Data entries:
=== Begin Enclosure ===
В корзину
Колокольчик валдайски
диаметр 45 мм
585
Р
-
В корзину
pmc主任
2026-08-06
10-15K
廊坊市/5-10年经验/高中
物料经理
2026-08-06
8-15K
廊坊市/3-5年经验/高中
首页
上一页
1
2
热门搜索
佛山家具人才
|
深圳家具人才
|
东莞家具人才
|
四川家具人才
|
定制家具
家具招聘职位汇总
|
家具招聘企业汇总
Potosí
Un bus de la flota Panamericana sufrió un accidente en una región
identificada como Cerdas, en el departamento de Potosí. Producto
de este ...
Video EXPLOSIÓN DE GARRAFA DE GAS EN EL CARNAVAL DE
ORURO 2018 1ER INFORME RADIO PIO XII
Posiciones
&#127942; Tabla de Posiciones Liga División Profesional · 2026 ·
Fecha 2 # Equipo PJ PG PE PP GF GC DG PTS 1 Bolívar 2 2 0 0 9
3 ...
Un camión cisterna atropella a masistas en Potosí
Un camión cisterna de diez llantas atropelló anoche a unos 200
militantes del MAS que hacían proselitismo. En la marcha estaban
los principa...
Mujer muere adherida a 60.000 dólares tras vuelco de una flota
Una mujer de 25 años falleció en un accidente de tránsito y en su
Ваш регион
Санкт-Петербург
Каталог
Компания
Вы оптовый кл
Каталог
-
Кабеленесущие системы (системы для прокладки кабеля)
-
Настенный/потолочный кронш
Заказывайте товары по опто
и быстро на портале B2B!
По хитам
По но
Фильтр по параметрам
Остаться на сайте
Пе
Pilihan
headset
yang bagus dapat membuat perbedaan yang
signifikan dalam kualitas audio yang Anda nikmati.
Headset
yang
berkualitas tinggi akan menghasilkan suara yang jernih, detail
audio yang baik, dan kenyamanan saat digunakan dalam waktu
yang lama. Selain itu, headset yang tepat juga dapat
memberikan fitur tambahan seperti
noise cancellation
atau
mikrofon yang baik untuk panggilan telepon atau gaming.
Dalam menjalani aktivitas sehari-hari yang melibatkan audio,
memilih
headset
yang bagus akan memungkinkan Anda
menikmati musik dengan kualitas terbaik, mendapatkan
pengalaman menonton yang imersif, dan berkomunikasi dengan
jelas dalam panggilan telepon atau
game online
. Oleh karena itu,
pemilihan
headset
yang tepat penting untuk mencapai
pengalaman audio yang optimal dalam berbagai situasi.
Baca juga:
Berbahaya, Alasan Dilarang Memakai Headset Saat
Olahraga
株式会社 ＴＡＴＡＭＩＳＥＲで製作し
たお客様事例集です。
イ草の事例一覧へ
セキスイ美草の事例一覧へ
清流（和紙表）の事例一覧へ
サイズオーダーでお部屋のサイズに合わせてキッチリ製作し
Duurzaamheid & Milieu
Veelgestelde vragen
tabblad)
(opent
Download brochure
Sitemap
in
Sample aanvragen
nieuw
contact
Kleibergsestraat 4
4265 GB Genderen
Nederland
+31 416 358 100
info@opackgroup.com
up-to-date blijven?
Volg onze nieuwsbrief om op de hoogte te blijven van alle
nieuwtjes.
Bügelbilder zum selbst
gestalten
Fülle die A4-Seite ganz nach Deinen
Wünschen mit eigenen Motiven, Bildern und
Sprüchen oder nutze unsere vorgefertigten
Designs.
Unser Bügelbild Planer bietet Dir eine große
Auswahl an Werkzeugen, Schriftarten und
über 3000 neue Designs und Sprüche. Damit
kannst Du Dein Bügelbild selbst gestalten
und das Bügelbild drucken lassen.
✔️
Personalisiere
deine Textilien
=== End Enclosure ===
-- TASK TO COMPLETE --
Transcribe each entry word for word.

-- RESPONSE AREA --
В корзину
Колокольчик валдайски
диаметр 45 мм
585
Р
-
В корзину
pmc主任
2026-08-06
10-15K
廊坊市/5-10年经验/高中
物料经理
2026-08-06
8-15K
廊坊市/3-5年经验/高中
首页
上一页
1
2
热门搜索
佛山家具人才
|
深圳家具人才
|
东莞家具人才
|
四川家具人才
|
定制家具
家具招聘职位汇总
|
家具招聘企业汇总
Potosí
Un bus de la flota Panamericana sufrió un accidente en una región
identificada como Cerdas, en el departamento de Potosí. Producto
de este ...
Video EXPLOSIÓN DE GARRAFA DE GAS EN EL CARNAVAL DE
ORURO 2018 1ER INFORME RADIO PIO XII
Posiciones
&#127942; Tabla de Posiciones Liga División Profesional · 2026 ·
Fecha 2 # Equipo PJ PG PE PP GF GC DG PTS 1 Bolívar 2 2 0 0 9
3 ...
Un camión cisterna atropella a masistas en Potosí
Un camión cisterna de diez llantas atropelló anoche a unos 200
militantes del MAS que hacían proselitismo. En la marcha estaban
los principa...
Mujer muere adherida a 60.000 dólares tras vuelco de una flota
Una mujer de 25 años falleció en un accidente de tránsito y en su
Ваш регион
Санкт-Петербург
Каталог
Компания
Вы оптовый кл
Каталог
-
Кабеленесущие системы (системы для прокладки кабеля)
-
Настенный/потолочный кронш
Заказывайте товары по опто
и быстро на портале B2B!
По хитам
По но
Фильтр по параметрам
Остаться на сайте
Пе
Pilihan
headset
yang bagus dapat membuat perbedaan yang
signifikan dalam kualitas audio yang Anda nikmati.
Headset
yang
berkualitas tinggi akan menghasilkan suara yang jernih, detail
audio yang baik, dan kenyamanan saat digunakan dalam waktu
yang lama. Selain itu, headset yang tepat juga dapat
memberikan fitur tambahan seperti
noise cancellation
atau
mikrofon yang baik untuk panggilan telepon atau gaming.
Dalam menjalani aktivitas sehari-hari yang melibatkan audio,
memilih
headset
yang bagus akan memungkinkan Anda
menikmati musik dengan kualitas terbaik, mendapatkan
pengalaman menonton yang imersif, dan berkomunikasi dengan
jelas dalam panggilan telepon atau
game online
. Oleh karena itu,
pemilihan
headset
yang tepat penting untuk mencapai
pengalaman audio yang optimal dalam berbagai situasi.
Baca juga:
Berbahaya, Alasan Dilarang Memakai Headset Saat
Olahraga
株式会社 ＴＡＴＡＭＩＳＥＲで製作し
たお客様事例集です。
イ草の事例一覧へ
セキスイ美草の事例一覧へ
清流（和紙表）の事例一覧へ
サイズオーダーでお部屋のサイズに合わせてキッチリ製作し
Duurzaamheid & Milieu
Veelgestelde vragen
tabblad)
(opent
Download brochure
Sitemap
in
Sample aanvragen
nieuw
contact
Kleibergsestraat 4
4265 GB Genderen
Nederland
+31 416 358 100
info@opackgroup.com
up-to-date blijven?
Volg onze nieuwsbrief om op de hoogte te blijven van alle
nieuwtjes.
Bügelbilder zum selbst
gestalten
Fülle die A4-Seite ganz nach Deinen
Wünschen mit eigenen Motiven, Bildern und
Sprüchen oder nutze unsere vorgefertigten
Designs.
Unser Bügelbild Planer bietet Dir eine große
Auswahl an Werkzeugen, Schriftarten und
über 3000 neue Designs und Sprüche. Damit
kannst Du Dein Bügelbild selbst gestalten
und das Bügelbild drucken lassen.
✔️
Personalisiere
deine Textilien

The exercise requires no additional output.